*** SUPPLIED RECORDS Section Begins ***
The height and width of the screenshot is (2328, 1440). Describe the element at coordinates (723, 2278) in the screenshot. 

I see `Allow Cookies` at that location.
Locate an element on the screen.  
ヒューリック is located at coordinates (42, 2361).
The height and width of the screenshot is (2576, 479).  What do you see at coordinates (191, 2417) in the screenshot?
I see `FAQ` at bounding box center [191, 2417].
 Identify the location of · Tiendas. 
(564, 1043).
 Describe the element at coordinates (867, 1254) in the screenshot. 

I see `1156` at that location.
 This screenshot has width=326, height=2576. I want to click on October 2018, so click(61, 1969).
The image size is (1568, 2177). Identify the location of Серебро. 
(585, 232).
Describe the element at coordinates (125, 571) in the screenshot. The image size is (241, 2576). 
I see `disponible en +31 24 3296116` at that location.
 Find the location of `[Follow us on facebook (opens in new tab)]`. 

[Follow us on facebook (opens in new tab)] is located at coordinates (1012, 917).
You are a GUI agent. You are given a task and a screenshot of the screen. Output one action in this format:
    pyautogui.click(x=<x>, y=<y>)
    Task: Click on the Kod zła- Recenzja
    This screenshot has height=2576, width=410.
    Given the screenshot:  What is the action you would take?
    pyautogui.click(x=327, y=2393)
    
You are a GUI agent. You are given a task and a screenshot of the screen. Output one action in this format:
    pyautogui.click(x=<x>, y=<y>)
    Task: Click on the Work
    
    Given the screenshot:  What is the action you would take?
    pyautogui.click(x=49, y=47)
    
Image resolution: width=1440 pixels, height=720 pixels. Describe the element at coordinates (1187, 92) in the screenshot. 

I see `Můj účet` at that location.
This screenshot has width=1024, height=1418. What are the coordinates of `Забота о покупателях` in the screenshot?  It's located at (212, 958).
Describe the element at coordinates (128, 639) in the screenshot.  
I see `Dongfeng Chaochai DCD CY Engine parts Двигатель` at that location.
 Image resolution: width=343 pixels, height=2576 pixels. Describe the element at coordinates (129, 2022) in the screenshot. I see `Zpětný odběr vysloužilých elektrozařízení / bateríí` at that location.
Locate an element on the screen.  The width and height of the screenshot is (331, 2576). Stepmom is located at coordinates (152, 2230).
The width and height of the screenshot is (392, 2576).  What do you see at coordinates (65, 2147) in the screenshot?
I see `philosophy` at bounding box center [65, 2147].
*** SUPPLIED RECORDS Section Ends ***
*EXERCISE AIM:*
Could you restate every entry verbatim, please?

*EXERCISE ANSWER:*
The height and width of the screenshot is (2328, 1440). Describe the element at coordinates (723, 2278) in the screenshot. 

I see `Allow Cookies` at that location.
Locate an element on the screen.  
ヒューリック is located at coordinates (42, 2361).
The height and width of the screenshot is (2576, 479).  What do you see at coordinates (191, 2417) in the screenshot?
I see `FAQ` at bounding box center [191, 2417].
 Identify the location of · Tiendas. 
(564, 1043).
 Describe the element at coordinates (867, 1254) in the screenshot. 

I see `1156` at that location.
 This screenshot has width=326, height=2576. I want to click on October 2018, so click(61, 1969).
The image size is (1568, 2177). Identify the location of Серебро. 
(585, 232).
Describe the element at coordinates (125, 571) in the screenshot. The image size is (241, 2576). 
I see `disponible en +31 24 3296116` at that location.
 Find the location of `[Follow us on facebook (opens in new tab)]`. 

[Follow us on facebook (opens in new tab)] is located at coordinates (1012, 917).
You are a GUI agent. You are given a task and a screenshot of the screen. Output one action in this format:
    pyautogui.click(x=<x>, y=<y>)
    Task: Click on the Kod zła- Recenzja
    This screenshot has height=2576, width=410.
    Given the screenshot:  What is the action you would take?
    pyautogui.click(x=327, y=2393)
    
You are a GUI agent. You are given a task and a screenshot of the screen. Output one action in this format:
    pyautogui.click(x=<x>, y=<y>)
    Task: Click on the Work
    
    Given the screenshot:  What is the action you would take?
    pyautogui.click(x=49, y=47)
    
Image resolution: width=1440 pixels, height=720 pixels. Describe the element at coordinates (1187, 92) in the screenshot. 

I see `Můj účet` at that location.
This screenshot has width=1024, height=1418. What are the coordinates of `Забота о покупателях` in the screenshot?  It's located at (212, 958).
Describe the element at coordinates (128, 639) in the screenshot.  
I see `Dongfeng Chaochai DCD CY Engine parts Двигатель` at that location.
 Image resolution: width=343 pixels, height=2576 pixels. Describe the element at coordinates (129, 2022) in the screenshot. I see `Zpětný odběr vysloužilých elektrozařízení / bateríí` at that location.
Locate an element on the screen.  The width and height of the screenshot is (331, 2576). Stepmom is located at coordinates (152, 2230).
The width and height of the screenshot is (392, 2576).  What do you see at coordinates (65, 2147) in the screenshot?
I see `philosophy` at bounding box center [65, 2147].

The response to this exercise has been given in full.